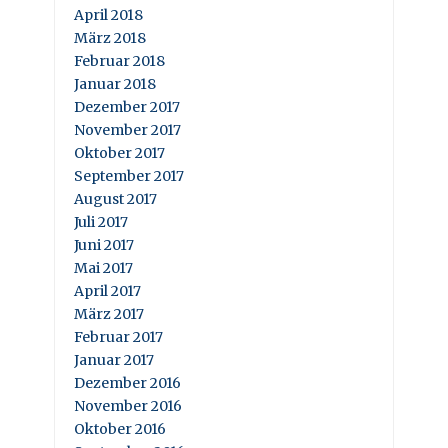
April 2018
März 2018
Februar 2018
Januar 2018
Dezember 2017
November 2017
Oktober 2017
September 2017
August 2017
Juli 2017
Juni 2017
Mai 2017
April 2017
März 2017
Februar 2017
Januar 2017
Dezember 2016
November 2016
Oktober 2016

========

= Task to carry out =
A verbatim copy of the listing above, starting from the line with "November 2017" and running to its last line, is the only output needed.

= Solution to the problem =
November 2017
Oktober 2017
September 2017
August 2017
Juli 2017
Juni 2017
Mai 2017
April 2017
März 2017
Februar 2017
Januar 2017
Dezember 2016
November 2016
Oktober 2016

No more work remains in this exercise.